Police can traipse onto the vast majority of private property in the country without a warrant thanks to a century-old Supreme Court decision, according to a new study by the Institute for Justice, a libertarian-leaning public-interest law firm.
In a study published in the spring 2024 issue of Regulation, a publication of the Cato Institute, Institute for Justice attorney Josh Windham and research analyst David Warren estimate that at least 96 percent of all private land in the country is excluded from Fourth Amendment’s warrant requirement under the “open-fields doctrine,” which allows police to forego warrants when they searched fields, woods, vacant lots, and other property not near a dwelling.
That adds up to nearly 1.2 billion acres open to government trespass, and the Institute for Justice says that’s a conservative estimate. The organization also says the study is the first attempt to quantify how much private property is affected by the Supreme Court’s 1924 ruling in Hester v. U.S., which created the doctrine.
“Now we have hard data showing that the Supreme Court’s century-old error blew a massive hole in Americans’ property and privacy rights,” Windham said in a press release. “Now we know what the open fields doctrine really means: Government officials can treat almost all private land in this country like public property.”
Windham added that “courts and lawmakers across the country will have to face the consequences of keeping this doctrine on the books.”
As Reason‘s Joe Lancaster has reported, the Institute for Justice is challenging warrantless searches of private property in several states. Last week, it filed a lawsuit on behalf of Tom Manuel, a Louisiana outdoorsman who hunts on a private parcel of undeveloped land that he owns.
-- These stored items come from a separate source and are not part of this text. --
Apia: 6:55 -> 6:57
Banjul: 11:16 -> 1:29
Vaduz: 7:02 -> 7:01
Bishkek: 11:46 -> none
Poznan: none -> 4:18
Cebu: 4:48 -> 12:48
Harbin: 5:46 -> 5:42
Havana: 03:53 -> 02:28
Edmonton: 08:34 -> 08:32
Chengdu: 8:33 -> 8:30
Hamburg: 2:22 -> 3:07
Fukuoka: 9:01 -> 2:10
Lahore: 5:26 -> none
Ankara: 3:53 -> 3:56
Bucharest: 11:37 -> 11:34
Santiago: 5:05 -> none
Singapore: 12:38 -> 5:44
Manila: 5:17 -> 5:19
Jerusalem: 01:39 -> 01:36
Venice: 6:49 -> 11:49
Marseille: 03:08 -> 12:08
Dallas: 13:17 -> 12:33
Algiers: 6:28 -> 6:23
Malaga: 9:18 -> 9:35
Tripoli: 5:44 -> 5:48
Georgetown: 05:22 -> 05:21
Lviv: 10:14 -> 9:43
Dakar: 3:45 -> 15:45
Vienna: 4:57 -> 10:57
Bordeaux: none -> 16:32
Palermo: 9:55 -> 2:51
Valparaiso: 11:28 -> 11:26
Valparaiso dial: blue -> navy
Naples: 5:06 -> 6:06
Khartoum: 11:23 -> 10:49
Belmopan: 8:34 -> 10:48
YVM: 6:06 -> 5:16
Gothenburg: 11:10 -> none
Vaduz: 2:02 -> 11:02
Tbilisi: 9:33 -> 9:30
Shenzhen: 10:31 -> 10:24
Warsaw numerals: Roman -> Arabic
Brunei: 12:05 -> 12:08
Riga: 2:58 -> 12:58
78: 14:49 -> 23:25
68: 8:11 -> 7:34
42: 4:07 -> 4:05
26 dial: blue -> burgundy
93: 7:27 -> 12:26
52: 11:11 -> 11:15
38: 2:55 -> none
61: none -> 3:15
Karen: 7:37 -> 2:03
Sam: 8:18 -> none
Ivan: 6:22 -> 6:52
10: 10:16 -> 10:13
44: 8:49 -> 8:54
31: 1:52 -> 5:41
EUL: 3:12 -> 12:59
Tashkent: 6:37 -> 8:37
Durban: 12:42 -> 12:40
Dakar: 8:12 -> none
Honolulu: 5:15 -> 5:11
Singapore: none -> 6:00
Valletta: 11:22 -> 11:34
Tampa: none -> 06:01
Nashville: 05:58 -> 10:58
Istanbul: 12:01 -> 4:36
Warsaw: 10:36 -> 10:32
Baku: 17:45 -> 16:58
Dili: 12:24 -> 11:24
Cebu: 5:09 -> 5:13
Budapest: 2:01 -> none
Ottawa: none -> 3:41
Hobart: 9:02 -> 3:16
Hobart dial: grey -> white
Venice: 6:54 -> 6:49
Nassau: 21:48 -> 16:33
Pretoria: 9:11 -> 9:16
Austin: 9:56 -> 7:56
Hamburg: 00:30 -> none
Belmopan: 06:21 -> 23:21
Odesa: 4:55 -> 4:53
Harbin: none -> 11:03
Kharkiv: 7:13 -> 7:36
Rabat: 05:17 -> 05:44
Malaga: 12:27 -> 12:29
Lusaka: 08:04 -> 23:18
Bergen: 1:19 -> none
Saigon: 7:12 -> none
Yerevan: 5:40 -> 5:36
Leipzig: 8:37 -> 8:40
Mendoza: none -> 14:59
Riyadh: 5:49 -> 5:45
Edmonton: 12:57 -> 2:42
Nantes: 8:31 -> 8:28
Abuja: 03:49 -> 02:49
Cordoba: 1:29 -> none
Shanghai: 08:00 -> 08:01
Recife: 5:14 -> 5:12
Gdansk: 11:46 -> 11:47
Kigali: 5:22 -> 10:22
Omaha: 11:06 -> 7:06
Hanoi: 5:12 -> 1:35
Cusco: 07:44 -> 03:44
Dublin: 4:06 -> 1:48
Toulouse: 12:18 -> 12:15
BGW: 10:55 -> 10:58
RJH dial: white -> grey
Despite fences and “No Trespassing” signs, Louisiana Department of Wildlife and Fisheries agents came onto his property twice last December without a warrant to check his hunting license.
In December 2021, two Pennsylvania hunting clubs represented by the Institute for Justice sued the Pennsylvania Game Commission for setting up trail cameras on their property without their knowledge or permission. The organization filed a similar lawsuit on behalf of Tennessee residents who had trail cameras installed on their property without a warrant.
In one of the more bizarre cases of the open-fields doctrine run amok, a Connecticut couple filed a lawsuit challenging warrantless surveillance after state wildlife officials put a camera on a bear that was known to frequent the private nature reserve they run, turning the animal into a roving police drone.
This is all possible because the Supreme Court ruled that the Fourth Amendment’s warrant requirement only extends to the curtilage—the immediate surroundings of a house. “The special protection accorded by the Fourth Amendment to the people in their ‘persons, houses, papers and effects,’ is not extended to the open fields,” Justice Oliver Wendell Holmes Jr. wrote in Hester. “The distinction between the latter and the house is as old as the common law.”
In 1984 the Supreme Court reaffirmed that decision, ruling in Ray E. Oliver v. U.S. that even the presence of fences and “No Trespassing” signs did not establish a legitimate privacy interest in unoccupied land.
However, the Institute for Justice has argued that Holmes’ appeal to the common law is based on a misreading—a misreading that implicates a massive amount of Americans’ private property.